2. Go through the elements and count which are < mid and > mid.

3. If if the numbers < mid are more than the count of numbers > mid, then low = mid, else high=mid.

Progressing like this, we will get a number which does not exist in the list.

This will have O(64*n) = O(n)

Hi guys, I'm thinking of using a B+ tree that each node in the tree will have two values (call it lowerbound and upperbound) indicating the range that node will cover

when reading an input, insert it to the proper location in a B+ tree, if the difference between the newly inserted node and its neighboring node(s) is one, delete this node, and merge it with its neighbor by updating its neighboring node's lowerbound or upperbound depending on the inserted node's position.

in this way we don't need to store all numbers of the unsorted list. in the case if we only have one number missing, the size of the b+ tree will be increasing at first, but will shrink down eventually to 1 node (if the missing number if 0 or 2^64-1) or 2 nodes (if the missing number is any number between 0 and 2^63-1)

take an array of size 64 to calculate difference in number of 1's and 0's at a particular bit position.(ideally 2^64 numbers have 2^63 1's and same numbers of 0'2 at each bit position).So bring some numbers in memory and calculate difference for each postion. after u are done with all the numbers what u will have is an array of size 64 having either -1 or +1 at each index so let's assume we are taking difference of (numbers of 0s') - (numbers of 1s') then wherever it is -1 put 0 at that position and wherever it is 1 put a 1 at that position and finally u will get binary representation of that missing number.

64 bit means its a long type number . we can say set consists of long integers.

we can use bit array.

take bit array, initiallise with 0

traverse each element once in the set and set 1 in bit array.

traverse the bitarray again and find bitarray index set to 0

that will be required number

i think it is not possible in less than O(N)

nice thing u pointed out

it requires an array of 2^59 size which may not be posssible.

so how it is possible in o(N) can any body tell

If only one number is missing... it can be easily found...

make a structure with

{position, no of occurring of 0,no of occurring of 1) in binary format of number.

for 3 bit number in binary format we have 3 position's

if all elements are present

values will be (1,4,4) (2,4,4) (3,4,4)

suppose from 0 to 7 6 is missing...

the structure will result as

(1P,4,3) (2P,4,3) (3P,3,4)

that mean binary digit 1 missing from index 1, 1 missing from index 2 and 0 is missing from index 3

possible missing number will be 110 that is 6.

this might be generalized in case of more than 1 number is missing..

Find max or min number and add or sub 1 from that.
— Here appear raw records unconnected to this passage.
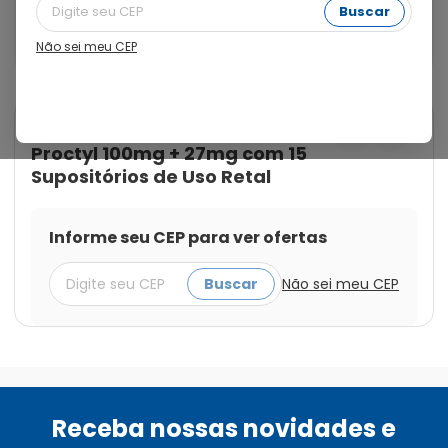
principalmente nos casos em que há inflamações, 
Buscar
sangramento, feridas, coceira e eczemas, na região do 
ânus.
Não sei meu CEP
Cod.:
7896641805905
Proctyl
Proctyl 100mg + 27mg com 15
Supositórios de Uso Retal
Informe seu CEP para ver ofertas
Buscar
Não sei meu CEP
Receba nossas novidades e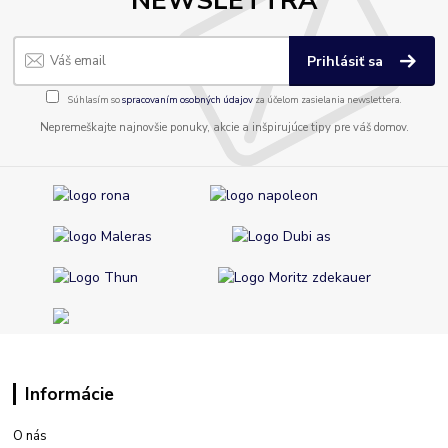
NEWSLETTRA
Prihlásiť sa
Súhlasím so
spracovaním osobných údajov
za účelom zasielania newslettera.
Nepremeškajte najnovšie ponuky, akcie a inšpirujúce tipy pre váš domov.
Informácie
O nás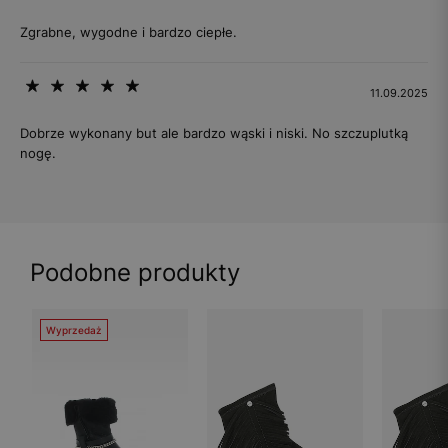
Zgrabne, wygodne i bardzo ciepłe.
11.09.2025
Dobrze wykonany but ale bardzo wąski i niski. No szczuplutką
nogę.
Podobne produkty
Wyprzedaż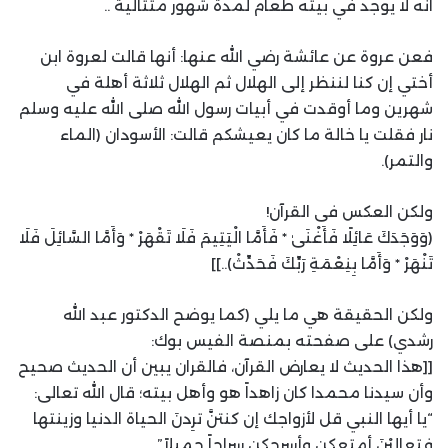
انه لا يوجد في بيته طعام لمدة شهور متتالية ..
​فعن عروة عن عائشة رضي الله عنها: أنها قالت لعروة ابن
أختي إن كنا لننظر إلى الهلال ثم الهلال ثلاثة أهلة في
شهرين وما أوقدت في أبيات رسول الله صلى الله عليه وسلم
نار فقلت يا خالة ما كان يعيشكم قالت: الأسودان (الماء
والتمر).
​ولكن العكس فى القرآن!
​(وَوَجَدَكَ عَائِلًا فَأَغْنَىٰ * فَأَمَّا الْيَتِيمَ فَلَا تَقْهَرْ * وَأَمَّا السَّائِلَ فَلَا
تَنْهَرْ * وَأَمَّا بِنِعْمَةِ رَبِّكَ فَحَدِّثْ)..]]
ولكن الحقيقة هي ما يلي (كما يوضح الدكتور عبد الله
رشدي) على صفحته بمنصة الفيس بوك:
​[[هذا الحديث لا يعارض القرآن، فالقران يبين أن الحديث صحيح
وأن سيدنا محمدا كان زاهداً هو وأهل بيته؛ قال الله تعالى:
“يا أيها النبي قل لأزواجك إن كنتنَّ ترِدنَ الحياة الدنيا وزينتها
فتعاليْنَ أمتعكن وأسرحكن سراحاً جميلاً”..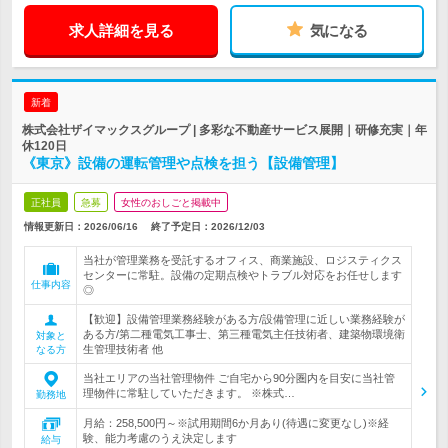
求人詳細を見る
気になる
新着
株式会社ザイマックスグループ | 多彩な不動産サービス展開｜研修充実｜年
休120日
《東京》設備の運転管理や点検を担う【設備管理】
正社員
急募
女性のおしごと掲載中
情報更新日：2026/06/16
終了予定日：
2026/12/03
当社が管理業務を受託するオフィス、商業施設、ロジスティクス
センターに常駐。設備の定期点検やトラブル対応をお任せします
仕事内容
◎
【歓迎】設備管理業務経験がある方/設備管理に近しい業務経験が
ある方/第二種電気工事士、第三種電気主任技術者、建築物環境衛
対象と
生管理技術者 他
なる方
当社エリアの当社管理物件 ご自宅から90分圏内を目安に当社管
理物件に常駐していただきます。 ※株式…
勤務地
月給：258,500円～※試用期間6か月あり(待遇に変更なし)※経
験、能力考慮のうえ決定します
給与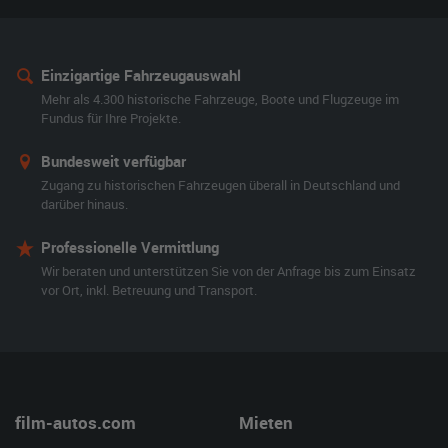
Einzigartige Fahrzeugauswahl
Mehr als 4.300 historische Fahrzeuge, Boote und Flugzeuge im
Fundus für Ihre Projekte.
Bundesweit verfügbar
Zugang zu historischen Fahrzeugen überall in Deutschland und
darüber hinaus.
Professionelle Vermittlung
Wir beraten und unterstützen Sie von der Anfrage bis zum Einsatz
vor Ort, inkl. Betreuung und Transport.
film-autos.com
Mieten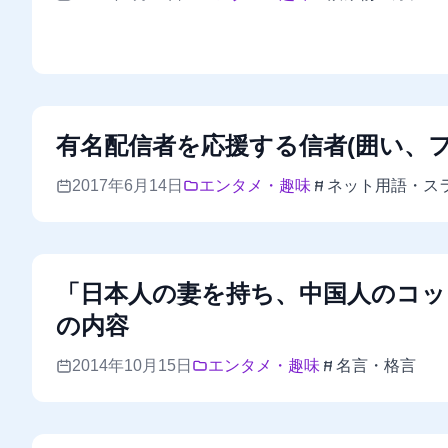
有名配信者を応援する信者(囲い、
2017年6月14日
エンタメ・趣味
ネット用語・ス
「日本人の妻を持ち、中国人のコ
の内容
2014年10月15日
エンタメ・趣味
名言・格言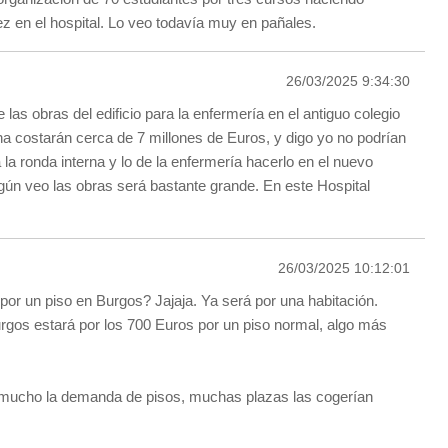
ez en el hospital. Lo veo todavía muy en pañales.
26/03/2025 9:34:30
las obras del edificio para la enfermería en el antiguo colegio
na costarán cerca de 7 millones de Euros, y digo yo no podrían
la ronda interna y lo de la enfermería hacerlo en el nuevo
gún veo las obras será bastante grande. En este Hospital
26/03/2025 10:12:01
por un piso en Burgos? Jajaja. Ya será por una habitación.
Burgos estará por los 700 Euros por un piso normal, algo más
mucho la demanda de pisos, muchas plazas las cogerían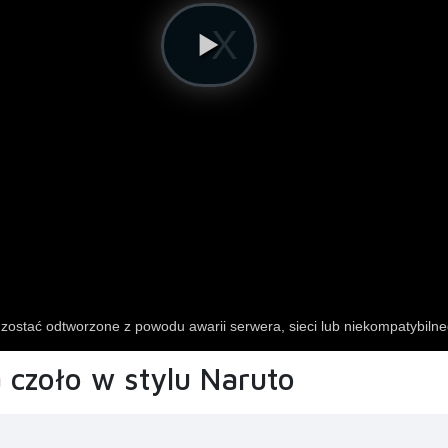
a czoło w stylu Naruto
Check for overflow or underflow cases

Guys relax,

If there is only one missing integer then 2^64 - sumOf (givenArray) will solve the problem.

Use binary search.

Let say max number is N = 2^64.

Then set pivot as p = N/2,

Partition the list with first part as number <= p, second part as >=p;

if(#number in fist part < p) then do search first part

else search second part.

for each partition will be O(n), and will be O(n*lgN), which will be O(n*64)=O(n) in worst case

you bunch of idiots, by saying that the list s very big he is implying that the list is not to be traversed...

more importantly it is a behavioral question, the answer can be any number greater then 2^64 that can never reside in a list containing 64 bit integer list..

so the number can be 2^64+1 or 2^64 and so on....

hey guys,

- thunder.thd September 16, 2011What about using a trie structure to represent those numbers? In which you have each number split in 8 groups of 8 bits (or lower no. of bits).

So, for ex. 123456789123456789 (00000000 11011011 01001101 10100101 11010110 01101000 00101111 100010101) will be represented by the path: 00000000 --> 11011011 --> 01001101 --> 10100101 --> 11010110 --> 01101000 --> 00101111 --> 100010101 in the trie structure.

After the entire trie structure was built it will much easier to find a number which is not in the list.

If the list is too big to fit into memory, we can store the trie structure on the disk.

This is how Lucene stores the numeric values in its index for a fast search.